他们好像让枪落到最不该持枪的人手上了……
“你在向我提问?”浅早由衣摩挲枪身,“向一个随时能杀了你的人提问?”
高井藏太当了一辈子少爷,没当过乙方,但他本能中对致命甲方的惧怕被完全勾起,一边疯狂摇头一边绞尽脑汁猜测浅早由衣针对他的原因。
“偷走的那幅画,我藏在阁楼里了。”高井藏太紧张地说,“阁楼钥匙在我房间的抽屉里,当然,你一枪把锁轰开也行。
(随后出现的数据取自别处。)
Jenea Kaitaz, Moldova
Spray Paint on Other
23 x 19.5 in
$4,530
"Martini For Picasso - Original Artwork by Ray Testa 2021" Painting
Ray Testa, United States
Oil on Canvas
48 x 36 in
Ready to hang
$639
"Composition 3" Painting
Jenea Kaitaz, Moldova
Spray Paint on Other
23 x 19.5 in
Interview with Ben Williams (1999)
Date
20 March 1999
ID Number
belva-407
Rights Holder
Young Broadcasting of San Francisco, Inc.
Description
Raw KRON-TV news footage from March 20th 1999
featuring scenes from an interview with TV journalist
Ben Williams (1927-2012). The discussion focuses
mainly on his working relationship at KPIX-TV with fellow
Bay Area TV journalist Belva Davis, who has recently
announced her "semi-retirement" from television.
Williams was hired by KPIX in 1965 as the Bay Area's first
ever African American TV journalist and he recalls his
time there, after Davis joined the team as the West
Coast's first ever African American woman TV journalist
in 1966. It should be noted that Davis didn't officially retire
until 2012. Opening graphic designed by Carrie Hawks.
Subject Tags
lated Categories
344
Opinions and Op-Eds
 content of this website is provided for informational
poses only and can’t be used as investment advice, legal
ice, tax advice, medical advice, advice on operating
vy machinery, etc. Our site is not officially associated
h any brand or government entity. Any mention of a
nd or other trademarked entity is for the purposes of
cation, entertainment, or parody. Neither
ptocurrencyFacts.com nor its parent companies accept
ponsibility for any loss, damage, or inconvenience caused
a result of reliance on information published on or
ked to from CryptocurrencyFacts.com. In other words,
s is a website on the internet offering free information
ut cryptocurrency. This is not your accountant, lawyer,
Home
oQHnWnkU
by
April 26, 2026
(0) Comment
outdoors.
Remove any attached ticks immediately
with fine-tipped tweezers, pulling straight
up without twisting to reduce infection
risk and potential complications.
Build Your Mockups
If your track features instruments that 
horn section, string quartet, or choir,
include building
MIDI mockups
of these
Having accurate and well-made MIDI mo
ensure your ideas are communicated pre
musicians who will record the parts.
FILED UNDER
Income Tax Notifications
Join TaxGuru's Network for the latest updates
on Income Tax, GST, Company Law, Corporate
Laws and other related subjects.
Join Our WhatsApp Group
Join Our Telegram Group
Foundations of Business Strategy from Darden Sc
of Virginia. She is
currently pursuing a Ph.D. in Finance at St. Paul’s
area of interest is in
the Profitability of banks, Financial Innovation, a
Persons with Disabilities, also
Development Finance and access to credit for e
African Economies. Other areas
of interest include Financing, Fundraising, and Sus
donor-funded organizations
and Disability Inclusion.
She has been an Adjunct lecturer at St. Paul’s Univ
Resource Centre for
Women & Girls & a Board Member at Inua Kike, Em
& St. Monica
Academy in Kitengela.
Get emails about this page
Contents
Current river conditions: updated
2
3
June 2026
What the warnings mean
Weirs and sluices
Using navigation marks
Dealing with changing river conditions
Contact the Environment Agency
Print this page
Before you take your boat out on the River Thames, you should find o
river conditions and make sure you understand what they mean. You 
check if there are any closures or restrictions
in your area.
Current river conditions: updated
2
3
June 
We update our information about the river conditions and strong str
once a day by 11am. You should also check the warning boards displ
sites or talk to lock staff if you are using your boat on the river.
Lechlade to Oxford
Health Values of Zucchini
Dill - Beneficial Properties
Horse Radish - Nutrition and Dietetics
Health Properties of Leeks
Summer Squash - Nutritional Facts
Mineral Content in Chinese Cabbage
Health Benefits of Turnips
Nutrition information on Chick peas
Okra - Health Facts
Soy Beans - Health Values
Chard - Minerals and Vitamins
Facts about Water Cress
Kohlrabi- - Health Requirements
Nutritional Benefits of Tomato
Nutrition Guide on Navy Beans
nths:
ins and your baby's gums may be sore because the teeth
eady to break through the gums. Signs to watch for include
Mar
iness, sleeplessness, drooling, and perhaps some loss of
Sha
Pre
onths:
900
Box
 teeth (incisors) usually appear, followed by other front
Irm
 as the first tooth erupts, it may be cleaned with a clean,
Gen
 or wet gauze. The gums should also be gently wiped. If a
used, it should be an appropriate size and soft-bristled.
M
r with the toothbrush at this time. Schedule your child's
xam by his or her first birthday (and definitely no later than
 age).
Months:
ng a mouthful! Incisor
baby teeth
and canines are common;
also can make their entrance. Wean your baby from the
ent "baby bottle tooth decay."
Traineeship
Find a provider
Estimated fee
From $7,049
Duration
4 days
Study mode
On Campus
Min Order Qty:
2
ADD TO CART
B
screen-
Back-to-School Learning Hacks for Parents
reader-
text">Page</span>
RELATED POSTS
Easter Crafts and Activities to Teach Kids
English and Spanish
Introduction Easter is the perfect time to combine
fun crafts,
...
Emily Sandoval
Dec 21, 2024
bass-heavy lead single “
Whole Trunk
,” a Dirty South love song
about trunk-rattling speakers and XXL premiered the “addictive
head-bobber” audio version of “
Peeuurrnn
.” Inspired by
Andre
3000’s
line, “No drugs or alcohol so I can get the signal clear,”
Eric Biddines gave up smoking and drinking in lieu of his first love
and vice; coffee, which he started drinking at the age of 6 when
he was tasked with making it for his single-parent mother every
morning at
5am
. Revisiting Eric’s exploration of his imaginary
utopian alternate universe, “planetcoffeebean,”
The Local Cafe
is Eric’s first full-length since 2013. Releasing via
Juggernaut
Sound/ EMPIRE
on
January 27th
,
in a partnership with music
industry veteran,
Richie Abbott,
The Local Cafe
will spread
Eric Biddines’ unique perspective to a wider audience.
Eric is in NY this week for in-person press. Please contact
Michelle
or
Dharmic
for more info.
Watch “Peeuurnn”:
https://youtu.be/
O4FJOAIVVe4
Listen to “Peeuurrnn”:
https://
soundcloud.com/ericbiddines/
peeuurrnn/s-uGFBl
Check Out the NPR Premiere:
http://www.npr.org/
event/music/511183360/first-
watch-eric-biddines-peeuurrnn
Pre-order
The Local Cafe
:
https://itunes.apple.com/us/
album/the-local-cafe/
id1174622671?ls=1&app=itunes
”
黑发绿眸的女孩子点了下头,枪口却没有移开。
还有什么……她还想要什么……高井藏太恨不得把自己脑袋劈开,装个外置大脑再思考。
“我、我这就去写自愿赠予协议!”高井藏太大声说,“父亲死了,我是他唯一的财产继承人,古画现在属于我。”
“我愿意无偿将古画自愿赠送给浅早由衣女士,我立字据,我写合同,我按手印!”
“真乖。”薄荷酒微笑,她看向秋山老师、元富先生和川奈女士,语带询问,“三位的意见是?”
“这幅当然应该属于浅早女士。”元富先生掏出手帕不停擦汗,“鄙人实在不配与您竞价。”
川奈女士疯狂点头:“就是就是,我没有任何意见。”
秋山老师:“我的命都是您救的,怎么会有意见呢?完全无需过问我的意见。”
“皆大欢喜的美好结局。”浅早由衣双手合十拍掌,“时间不早了,各位自行散去吧。”
三位买家头也不回地跑了,高井藏太想跑,被安室透抓回来:“别忘了你身上还背着一条人命。”
浅早由衣对高井藏太和管家的结局毫无兴趣,她连留在书房中的真迹都没收起,自顾自回了房间。